MySQL::Log::ParseFilter home page

http://hackmysql.com/udl

Document describing how to make user-defined logs

http://hackmysql.com/mysqlsla

mysqlsla uses every part of MySQL::Log::ParseFilter to analyze, sort and report data from MySQL logs. To study MySQL::Log::ParseFilter in all its glory, study mysqlsla. In fact, MySQL::Log::ParseFilter was born from mysqlsla.
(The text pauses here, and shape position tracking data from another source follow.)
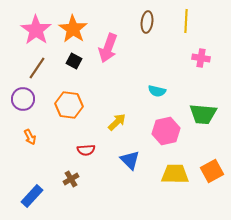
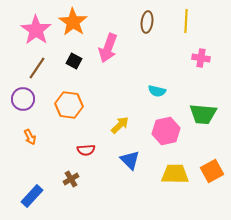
orange star: moved 7 px up
yellow arrow: moved 3 px right, 3 px down
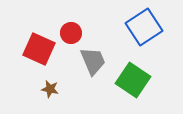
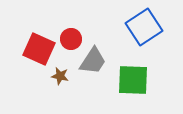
red circle: moved 6 px down
gray trapezoid: rotated 56 degrees clockwise
green square: rotated 32 degrees counterclockwise
brown star: moved 10 px right, 13 px up
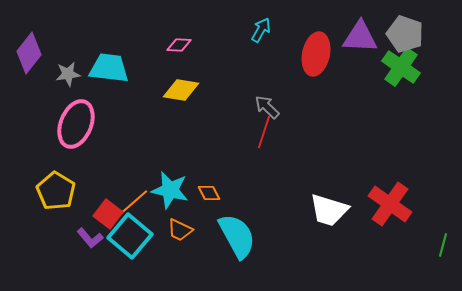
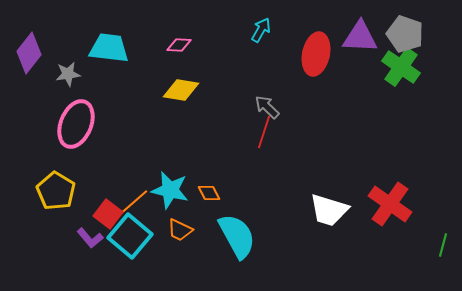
cyan trapezoid: moved 20 px up
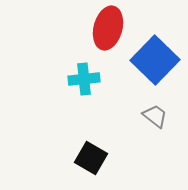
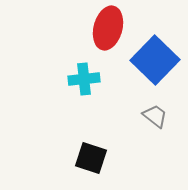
black square: rotated 12 degrees counterclockwise
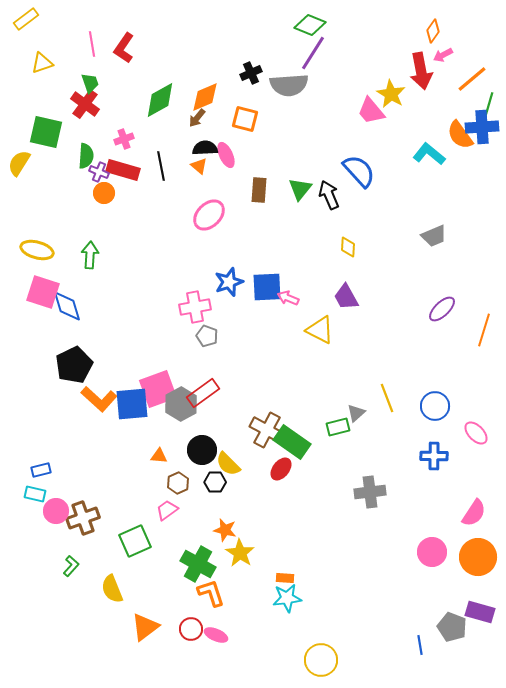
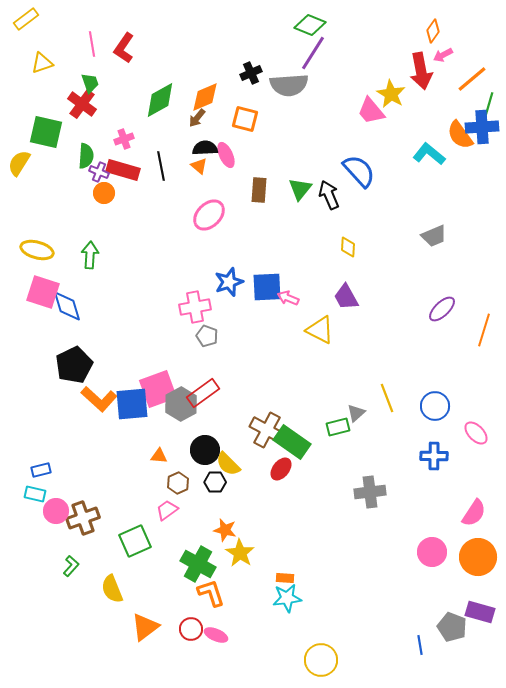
red cross at (85, 104): moved 3 px left
black circle at (202, 450): moved 3 px right
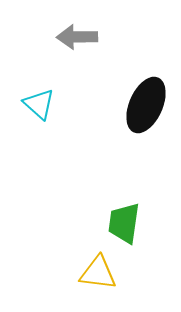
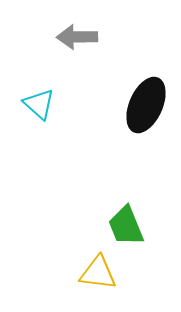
green trapezoid: moved 2 px right, 3 px down; rotated 30 degrees counterclockwise
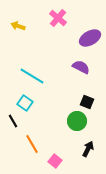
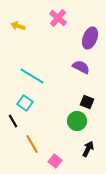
purple ellipse: rotated 40 degrees counterclockwise
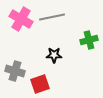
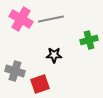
gray line: moved 1 px left, 2 px down
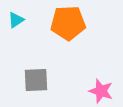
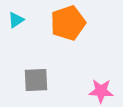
orange pentagon: rotated 16 degrees counterclockwise
pink star: rotated 15 degrees counterclockwise
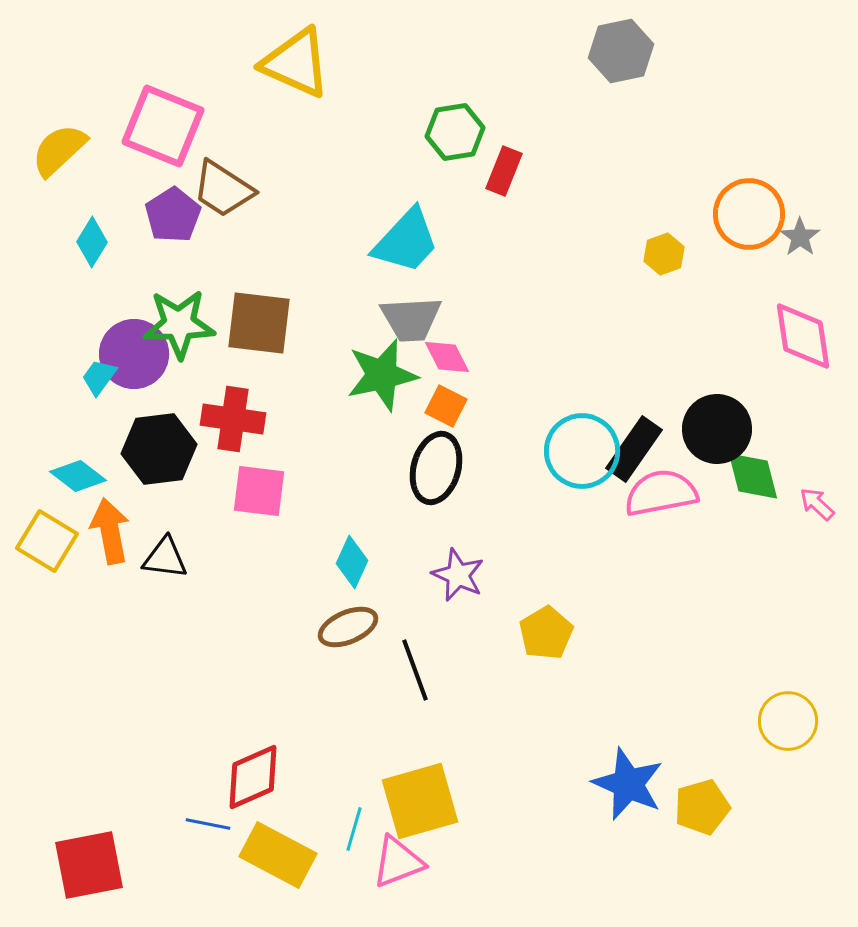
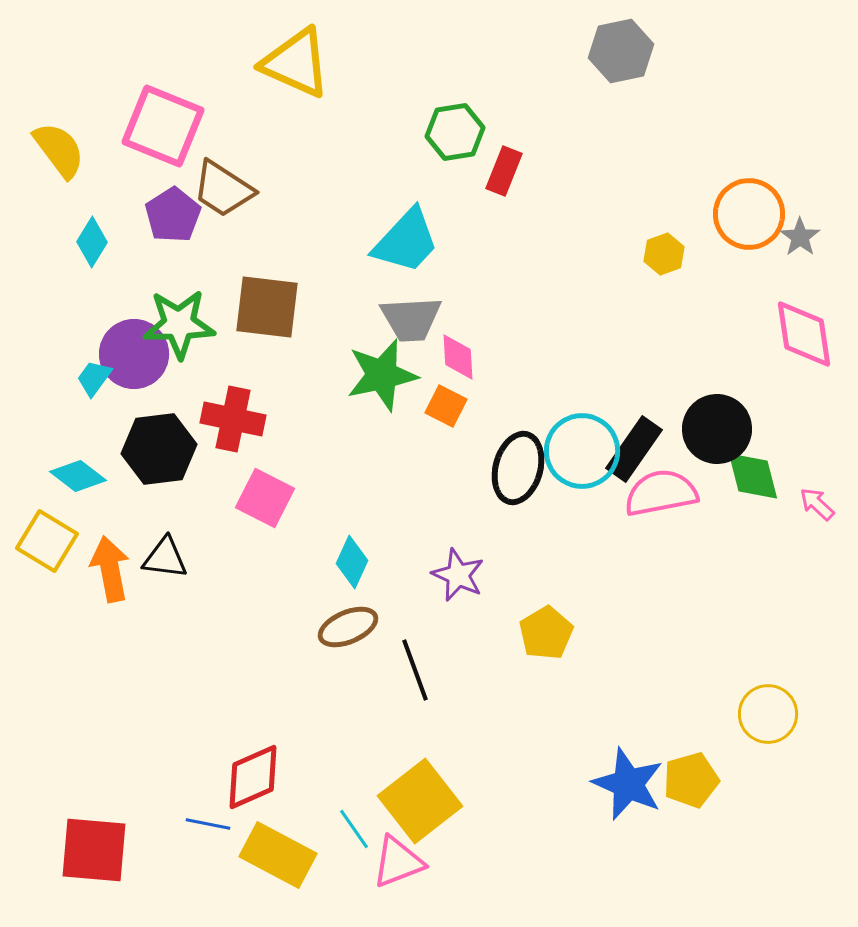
yellow semicircle at (59, 150): rotated 96 degrees clockwise
brown square at (259, 323): moved 8 px right, 16 px up
pink diamond at (803, 336): moved 1 px right, 2 px up
pink diamond at (447, 357): moved 11 px right; rotated 24 degrees clockwise
cyan trapezoid at (99, 377): moved 5 px left, 1 px down
red cross at (233, 419): rotated 4 degrees clockwise
black ellipse at (436, 468): moved 82 px right
pink square at (259, 491): moved 6 px right, 7 px down; rotated 20 degrees clockwise
orange arrow at (110, 531): moved 38 px down
yellow circle at (788, 721): moved 20 px left, 7 px up
yellow square at (420, 801): rotated 22 degrees counterclockwise
yellow pentagon at (702, 807): moved 11 px left, 27 px up
cyan line at (354, 829): rotated 51 degrees counterclockwise
red square at (89, 865): moved 5 px right, 15 px up; rotated 16 degrees clockwise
http://hackmysql.com/microsecond_slow_logs

Document summarizing microsecond resolution support for MySQL slow logs

http://dev.mysql.com/doc/refman/5.0/en/slow-query-log.html

Official MySQL slow query log documentation.

http://dev.mysql.com/doc/refman/5.0/en/query-log.html

Official MySQL general query log documentation.

http://dev.mysql.com/doc/refman/5.0/en/binary-log.html

Official MySQL binary query log documentation.

http://dev.mysql.com/doc/refman/5.0/en/mysqlbinlog.html

Official MySQL documentation for mysqlbinlog

VERSION

v1.00

COPYRIGHT AND LICENSE

Copyright 2008 Daniel Nichter

This program is free software; you can redistribute it and/or modify it under the same terms as Perl itself.